What the exercise asks:
Every line in the data below that holds "Nachnamen" should be found and copied.

Segment Start: Information shown

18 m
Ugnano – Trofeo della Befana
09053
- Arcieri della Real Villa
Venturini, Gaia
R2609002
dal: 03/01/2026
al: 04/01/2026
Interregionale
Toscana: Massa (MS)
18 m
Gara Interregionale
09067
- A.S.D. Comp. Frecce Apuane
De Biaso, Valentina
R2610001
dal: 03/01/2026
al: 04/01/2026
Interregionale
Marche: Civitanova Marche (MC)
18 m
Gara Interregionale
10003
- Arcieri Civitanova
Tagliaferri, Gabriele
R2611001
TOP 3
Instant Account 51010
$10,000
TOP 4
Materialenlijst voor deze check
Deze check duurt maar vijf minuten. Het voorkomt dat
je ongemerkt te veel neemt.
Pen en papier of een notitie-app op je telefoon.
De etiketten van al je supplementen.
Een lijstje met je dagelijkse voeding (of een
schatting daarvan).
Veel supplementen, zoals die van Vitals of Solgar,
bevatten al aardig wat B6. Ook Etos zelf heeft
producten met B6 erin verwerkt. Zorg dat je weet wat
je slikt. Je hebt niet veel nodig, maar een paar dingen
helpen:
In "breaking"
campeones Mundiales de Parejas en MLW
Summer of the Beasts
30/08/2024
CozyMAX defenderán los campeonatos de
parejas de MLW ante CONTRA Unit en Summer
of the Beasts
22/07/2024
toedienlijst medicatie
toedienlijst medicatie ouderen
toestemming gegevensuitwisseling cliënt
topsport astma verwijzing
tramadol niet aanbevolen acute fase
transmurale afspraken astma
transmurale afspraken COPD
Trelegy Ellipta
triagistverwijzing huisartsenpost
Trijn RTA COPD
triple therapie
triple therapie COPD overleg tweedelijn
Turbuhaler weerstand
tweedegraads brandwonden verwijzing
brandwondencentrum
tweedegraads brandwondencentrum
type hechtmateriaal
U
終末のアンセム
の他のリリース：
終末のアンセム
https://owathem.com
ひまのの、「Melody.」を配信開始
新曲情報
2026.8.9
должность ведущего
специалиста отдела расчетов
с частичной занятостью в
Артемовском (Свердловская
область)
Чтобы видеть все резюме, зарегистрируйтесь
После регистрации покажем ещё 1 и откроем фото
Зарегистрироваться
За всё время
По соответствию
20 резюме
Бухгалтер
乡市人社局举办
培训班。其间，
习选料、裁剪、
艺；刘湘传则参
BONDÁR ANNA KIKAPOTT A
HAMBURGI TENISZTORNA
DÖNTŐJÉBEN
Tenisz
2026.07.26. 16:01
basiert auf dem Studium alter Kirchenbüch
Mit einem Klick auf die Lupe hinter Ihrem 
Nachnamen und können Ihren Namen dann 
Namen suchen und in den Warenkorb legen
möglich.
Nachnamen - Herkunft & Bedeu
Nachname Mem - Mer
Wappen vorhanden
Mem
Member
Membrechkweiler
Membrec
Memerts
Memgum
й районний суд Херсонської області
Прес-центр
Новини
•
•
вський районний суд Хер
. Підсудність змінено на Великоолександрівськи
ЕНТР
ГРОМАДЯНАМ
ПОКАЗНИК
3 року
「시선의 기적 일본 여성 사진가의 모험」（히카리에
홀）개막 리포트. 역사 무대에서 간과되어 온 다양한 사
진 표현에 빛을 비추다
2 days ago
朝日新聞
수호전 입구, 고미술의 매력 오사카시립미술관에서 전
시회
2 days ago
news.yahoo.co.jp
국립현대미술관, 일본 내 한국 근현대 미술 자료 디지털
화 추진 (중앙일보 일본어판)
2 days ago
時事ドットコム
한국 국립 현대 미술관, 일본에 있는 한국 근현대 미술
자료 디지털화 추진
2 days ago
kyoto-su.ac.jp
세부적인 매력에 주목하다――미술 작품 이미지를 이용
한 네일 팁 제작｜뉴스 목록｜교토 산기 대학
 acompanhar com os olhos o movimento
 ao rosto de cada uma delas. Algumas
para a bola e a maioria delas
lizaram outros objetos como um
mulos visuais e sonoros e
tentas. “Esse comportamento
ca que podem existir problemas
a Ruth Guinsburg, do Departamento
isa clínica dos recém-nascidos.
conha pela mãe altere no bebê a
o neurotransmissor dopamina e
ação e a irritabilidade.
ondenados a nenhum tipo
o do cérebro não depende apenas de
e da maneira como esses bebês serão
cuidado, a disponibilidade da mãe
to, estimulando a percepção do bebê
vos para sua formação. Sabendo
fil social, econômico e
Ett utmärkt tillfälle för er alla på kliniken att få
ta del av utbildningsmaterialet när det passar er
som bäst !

Segment End: Information shown

Answer to the exercise:
Nachnamen und können Ihren Namen dann 
Nachnamen - Herkunft & Bedeu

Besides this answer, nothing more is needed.